By Josh White
Date: Monday 14 Jul 2025
(Sharecast News) - Thor Explorations delivered a record quarterly revenue of $82.5m for the second quarter on Monday, as gold sales from its Segilola mine in Nigeria reached 25,900 ounces at an average realised price of $3,187 per ounce.
Gold production totalled 22,784 ounces, with 238,425 tonnes milled at an average grade of 3.12 grams per tonne and a recovery rate of 93.1%.
The AIM-traded company maintained its full-year production guidance of 85,000 to 95,000 ounces, along with its all-in sustaining cost forecast of between $800 and $1,000 per ounce.
"I am pleased to report a solid operational second quarter of the year, which continues from the strong start we made to the year," said president and CEO Segun Lawson.
"Having unwound all our hedged gold positions in the previous quarter, we were able to benefit from the full exposure to the high prevailing gold prices, resulting in a record quarterly revenue of $82.5m.
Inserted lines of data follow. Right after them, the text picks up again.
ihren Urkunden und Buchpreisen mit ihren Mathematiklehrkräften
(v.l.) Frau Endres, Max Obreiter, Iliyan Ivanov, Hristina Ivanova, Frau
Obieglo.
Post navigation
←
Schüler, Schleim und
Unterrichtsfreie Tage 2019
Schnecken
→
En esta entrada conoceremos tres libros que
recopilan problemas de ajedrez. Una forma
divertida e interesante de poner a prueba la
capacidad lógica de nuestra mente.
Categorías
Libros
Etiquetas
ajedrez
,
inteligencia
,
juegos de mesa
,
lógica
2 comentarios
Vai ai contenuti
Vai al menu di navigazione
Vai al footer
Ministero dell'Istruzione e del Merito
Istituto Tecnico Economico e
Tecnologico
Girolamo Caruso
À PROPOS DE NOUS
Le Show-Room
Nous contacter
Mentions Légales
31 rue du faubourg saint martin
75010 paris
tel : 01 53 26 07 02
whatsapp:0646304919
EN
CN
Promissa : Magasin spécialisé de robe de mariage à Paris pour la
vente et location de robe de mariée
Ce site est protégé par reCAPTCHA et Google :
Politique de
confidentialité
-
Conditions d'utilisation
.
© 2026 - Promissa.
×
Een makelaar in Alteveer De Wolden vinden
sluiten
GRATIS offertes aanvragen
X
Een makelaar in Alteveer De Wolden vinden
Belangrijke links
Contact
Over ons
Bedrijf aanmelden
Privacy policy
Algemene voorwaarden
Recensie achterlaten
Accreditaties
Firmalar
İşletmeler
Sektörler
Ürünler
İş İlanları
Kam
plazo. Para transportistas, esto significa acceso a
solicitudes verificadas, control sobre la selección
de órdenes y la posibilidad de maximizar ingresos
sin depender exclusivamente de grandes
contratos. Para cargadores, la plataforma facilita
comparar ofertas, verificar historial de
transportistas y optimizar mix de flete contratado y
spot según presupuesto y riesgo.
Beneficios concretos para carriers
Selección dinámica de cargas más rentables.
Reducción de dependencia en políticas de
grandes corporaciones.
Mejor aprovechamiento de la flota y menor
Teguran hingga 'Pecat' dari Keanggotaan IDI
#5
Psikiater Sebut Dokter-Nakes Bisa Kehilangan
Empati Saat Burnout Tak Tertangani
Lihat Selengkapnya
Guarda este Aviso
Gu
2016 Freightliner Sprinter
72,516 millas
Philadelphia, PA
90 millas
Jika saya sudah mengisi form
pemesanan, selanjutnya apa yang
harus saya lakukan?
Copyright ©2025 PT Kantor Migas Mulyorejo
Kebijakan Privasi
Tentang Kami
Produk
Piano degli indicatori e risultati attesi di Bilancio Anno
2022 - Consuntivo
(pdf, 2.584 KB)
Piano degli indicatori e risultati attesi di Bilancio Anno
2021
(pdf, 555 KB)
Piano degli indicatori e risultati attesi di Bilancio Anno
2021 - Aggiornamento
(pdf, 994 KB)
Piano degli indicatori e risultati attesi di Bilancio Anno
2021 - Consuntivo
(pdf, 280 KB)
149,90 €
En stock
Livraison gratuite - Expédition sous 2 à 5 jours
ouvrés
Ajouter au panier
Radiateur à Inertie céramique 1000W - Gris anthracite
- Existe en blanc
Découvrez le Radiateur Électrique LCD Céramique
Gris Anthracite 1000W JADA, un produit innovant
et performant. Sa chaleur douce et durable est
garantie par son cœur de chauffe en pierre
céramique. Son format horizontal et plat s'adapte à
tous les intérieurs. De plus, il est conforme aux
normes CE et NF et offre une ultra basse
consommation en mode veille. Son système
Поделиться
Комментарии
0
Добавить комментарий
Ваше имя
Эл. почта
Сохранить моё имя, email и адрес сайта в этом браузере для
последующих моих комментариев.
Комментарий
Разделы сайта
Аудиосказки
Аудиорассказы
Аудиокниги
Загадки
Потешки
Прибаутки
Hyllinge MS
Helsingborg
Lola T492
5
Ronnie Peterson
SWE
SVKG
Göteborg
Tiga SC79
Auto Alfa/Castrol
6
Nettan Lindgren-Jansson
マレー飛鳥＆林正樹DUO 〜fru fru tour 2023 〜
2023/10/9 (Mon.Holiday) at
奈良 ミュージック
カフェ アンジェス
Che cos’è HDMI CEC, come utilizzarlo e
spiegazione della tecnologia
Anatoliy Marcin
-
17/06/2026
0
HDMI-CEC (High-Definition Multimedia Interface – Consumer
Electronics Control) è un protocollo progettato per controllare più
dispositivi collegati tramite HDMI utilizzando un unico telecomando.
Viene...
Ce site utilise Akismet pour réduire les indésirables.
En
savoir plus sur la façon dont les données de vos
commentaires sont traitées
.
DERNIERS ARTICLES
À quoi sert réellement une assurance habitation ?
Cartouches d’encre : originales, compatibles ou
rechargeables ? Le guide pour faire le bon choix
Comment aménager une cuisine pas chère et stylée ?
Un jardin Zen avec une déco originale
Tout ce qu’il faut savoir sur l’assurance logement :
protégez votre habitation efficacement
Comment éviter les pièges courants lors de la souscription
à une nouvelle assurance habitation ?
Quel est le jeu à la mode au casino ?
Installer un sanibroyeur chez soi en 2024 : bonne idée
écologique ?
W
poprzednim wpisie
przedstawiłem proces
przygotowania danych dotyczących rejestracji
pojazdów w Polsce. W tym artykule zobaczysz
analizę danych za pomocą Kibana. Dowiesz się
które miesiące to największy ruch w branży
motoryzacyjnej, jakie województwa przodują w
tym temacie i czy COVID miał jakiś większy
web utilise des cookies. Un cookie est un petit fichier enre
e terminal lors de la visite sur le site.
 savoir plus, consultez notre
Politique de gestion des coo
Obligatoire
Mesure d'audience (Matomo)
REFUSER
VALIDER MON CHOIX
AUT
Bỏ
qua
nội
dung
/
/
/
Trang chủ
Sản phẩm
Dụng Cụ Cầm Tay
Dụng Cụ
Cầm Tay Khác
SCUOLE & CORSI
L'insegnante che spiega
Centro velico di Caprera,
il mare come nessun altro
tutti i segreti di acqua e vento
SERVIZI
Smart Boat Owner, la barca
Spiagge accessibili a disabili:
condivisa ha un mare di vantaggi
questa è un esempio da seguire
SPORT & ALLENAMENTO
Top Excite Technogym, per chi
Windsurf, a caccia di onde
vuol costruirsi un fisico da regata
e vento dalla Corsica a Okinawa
"We have achieved this whilst continuing to maintain our production costs in line with our guidance."
Lawson said Thor was well positioned for the second half of the year, with continued underground drilling at Segilola targeting extensions to the mine life.
In the second quarter, 4,418 metres of diamond drilling was completed at Segilola across 12 holes, confirming mineralisation in both steeply and shallowly plunging zones and indicating potential extensions beyond the open pit design.
Exploration activities also ramped up across Senegal and Côte d'Ivoire.
At the Douta Project in Senegal, over 11,000 metres of drilling was completed at the Baraka 3 prospect, surpassing the originally planned 8,000 metres.
The results were expected to be incorporated into a revised resource estimate and preliminary feasibility study later in the year.
Environmental approval work was also advancing for the Douta mining licence.
In Côte d'Ivoire, Thor said it completed a 4,000-metre reverse circulation drilling programme at the Guitry project, with results due in July.
At the Marahui licence, mapping and sampling identified a five-kilometre by 200-metre anomaly that would be drilled once the rainy season ends.
Thor confirmed its quarterly dividend of 1.25 Canadian cents per share would be paid on 15 August, in line with the policy announced in April.
UK depository interest holders would receive payment in sterling unless they elected for US dollars, while Canadian registered holders would be paid in Canadian dollars with the same election option.
"Looking ahead, we are well positioned for the second half of the year," Lawson added.
"We also continue to be encouraged by the initial exploration results from the Marahui Project where we are now positioned to kick off a maiden drilling programme at the end of the rainy season."
At 1132 BST, shares in Thor Explorations were up 3.05% at 41.22p.